Task details
The expected answer is a verbatim transcription of the lines below, beginning with the first and ending with the line that holds "elétrica e de", without pictures.

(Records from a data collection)

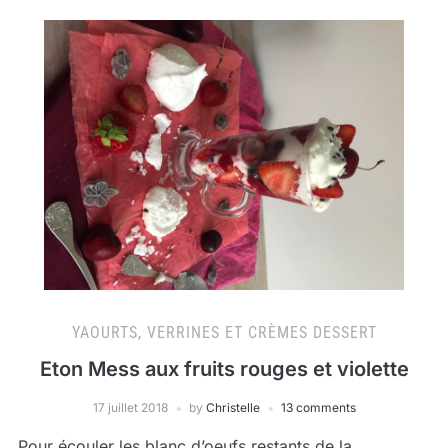
YAOURTS, VERRINES ET CRÈMES DESSERT
Eton Mess aux fruits rouges et violette
17 juillet 2018
by
Christelle
13 comments
Pour écouler les blanc d’oeufs restants de la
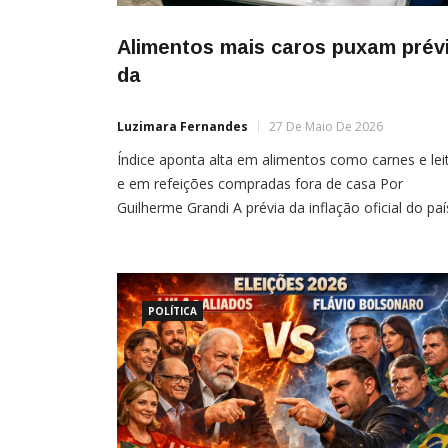
Alimentos mais caros puxam prév
da
Luzimara Fernandes
27 De Maio De 2026
Índice aponta alta em alimentos como carnes e lei
e em refeições compradas fora de casa Por
Guilherme Grandi A prévia da inflação oficial do paí
avançou 0,62% em maio, pressionada principalme
pelo aumento no preço dos alimentos, da energia
elétrica e de itens de saúde, de acordo com dados
IBGE divulgados nesta quarta-feira […]
POLÍTICA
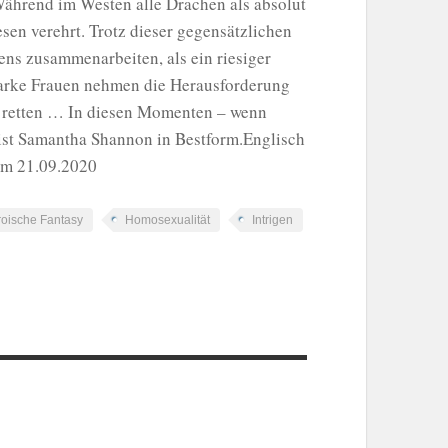
 Während im Westen alle Drachen als absolut
en verehrt. Trotz dieser gegensätzlichen
s zusammenarbeiten, als ein riesiger
starke Frauen nehmen die Herausforderung
u retten … In diesen Momenten – wenn
 ist Samantha Shannon in Bestform.Englisch
um 21.09.2020
oische Fantasy
Homosexualität
Intrigen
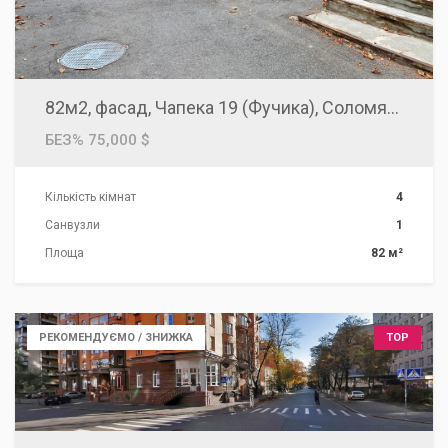
82м2, фасад, Чапека 19 (Фучика), Соломянська площа, Чоколовка, Караваєві дачі, Київ
БЕЗ% 75,000 $
Кількість кімнат
4
Санвузли
1
Площа
82 м²
РЕКОМЕНДУЄМО / ЗНИЖКА
TOP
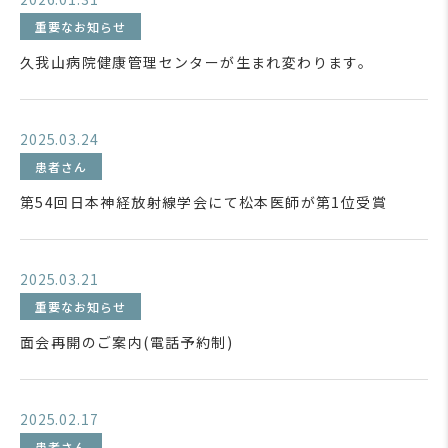
重要なお知らせ
久我山病院健康管理センターが生まれ変わります。
2025.03.24
患者さん
第54回日本神経放射線学会にて松本医師が第1位受賞
2025.03.21
重要なお知らせ
面会再開のご案内(電話予約制)
2025.02.17
患者さん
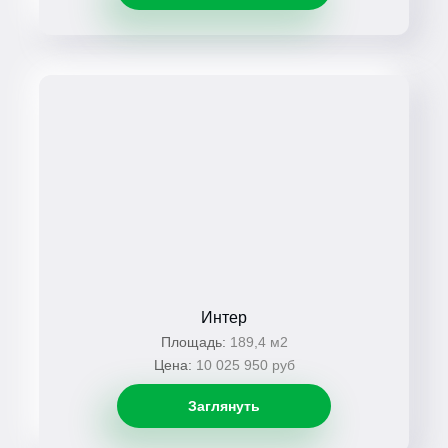
Интер
Площадь:
189,4 м2
Цена:
10 025 950 руб
Заглянуть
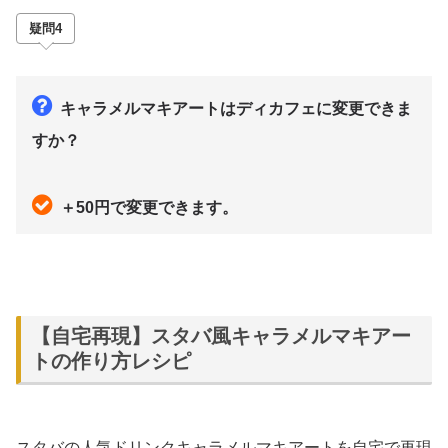
疑問4
キャラメルマキアートはディカフェに変更できま
すか？
＋50円で変更できます。
【自宅再現】スタバ風キャラメルマキアー
トの作り方レシピ
スタバの人気ドリンクキャラメルマキアートを自宅で再現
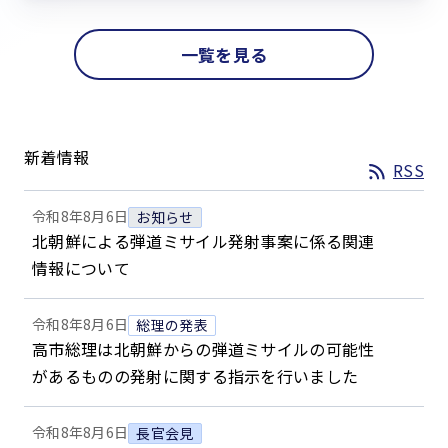
一覧を見る
新着情報
RSS
令和8年8月6日
お知らせ
北朝鮮による弾道ミサイル発射事案に係る関連
情報について
令和8年8月6日
総理の発表
高市総理は北朝鮮からの弾道ミサイルの可能性
があるものの発射に関する指示を行いました
令和8年8月6日
長官会見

Response to the task
YAOURTS, VERRINES ET CRÈMES DESSERT
Eton Mess aux fruits rouges et violette
17 juillet 2018
by
Christelle
13 comments
Pour écouler les blanc d’oeufs restants de la
Alimentos mais caros puxam prév
da
Luzimara Fernandes
27 De Maio De 2026
Índice aponta alta em alimentos como carnes e lei
e em refeições compradas fora de casa Por
Guilherme Grandi A prévia da inflação oficial do paí
avançou 0,62% em maio, pressionada principalme
pelo aumento no preço dos alimentos, da energia
elétrica e de itens de saúde, de acordo com dados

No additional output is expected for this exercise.